Friday, May 11, 2007
Weeping Eastern Redbud
Weeping Eastern Redbud
Cercis Canadensis 'Lavender Twist'
Synonyms: Weeping Canadian Redbud, Judas Tree, Covey
The jury is still out on this tree for me. I have seen it popping up all over the place so it seems to be getting more popular. It sure is pretty when it’s blooming but I have to remember to see what it looks like during the summer. It has a strongly weeping shape and slightly darker colors then a regular Redbud. The Estate has a small collection of Redbuds including the one that always makes me laugh, a White Redbud (Cercis canadensis f. alba). Most of them are doing fairly well and seem to have off and on years. This year they are doing well.
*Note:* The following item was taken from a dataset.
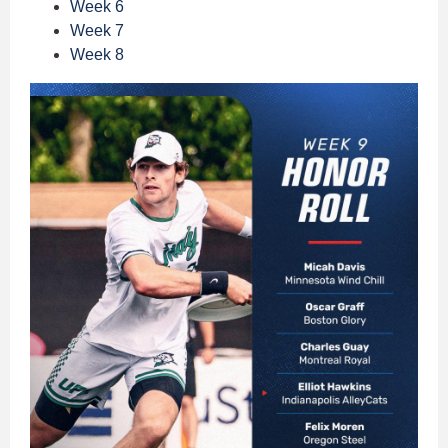
Week 6
Week 7
Week 8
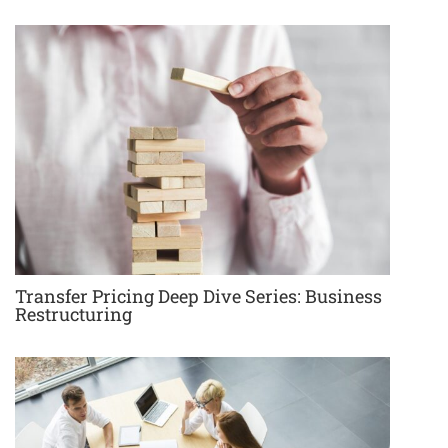
Transfer Pricing Deep Dive Series: Business
Restructuring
I had another frog posing for me yesterday. I was installing a pump in a water garden and this fellow just wouldn’t move. He sat patiently whilst I shot a couple of pictures of him and then I had to nudge him off the rock he was on into the pond. Overall it was a good day for wildlife in the garden. I saw a Belted Kingfisher (Ceryle alcyon) noisily flirting around one of the ponds in the morning. Good luck trying to get a picture of him, he seemed to get a little agaitated when we came around. Later in the day I caught a baby Northern Brown Snake (Storeria dekayi) and after keeping it in a jar for a while I let him go. Later I was tipping an Umbrella Pine and out flew a Cardinal from its nest. I couldn’t see if there was anything in it but will keep an eye on it. Finally in the late afternoon three hawks started to fight and were swooping all over the garden attacking each other. I think that there is a pair that has a nest nearby and they were defending their turf. It was quite a sight. All this kind of goes along with my theory that these gardens are a sanctuary for a lot of different species. Lucky it is on a fairly large parcel but I have watched the development along the edges grow and grow over the years. Maybe all the plants are attracting them but you never know what is going to happen next. I remember last year I was tip pruning a Blue Spruce with my pole pruner when a Hawk flew out of it. Scared the heck out of me.
This last picture is Douglas Fir (Pseudotsuga menziesii) bark. It is tree you don’t really see too often in Connecticut. I don’t think it likes the hot and humid summers or the polluted air. This is from a large specimen (about 75 feet tall) and I had to limb up the branches to about 30 feet because of dieback. It is not a true fir tree (not in the genus Abies) and it’s scientific name means False Hemlock.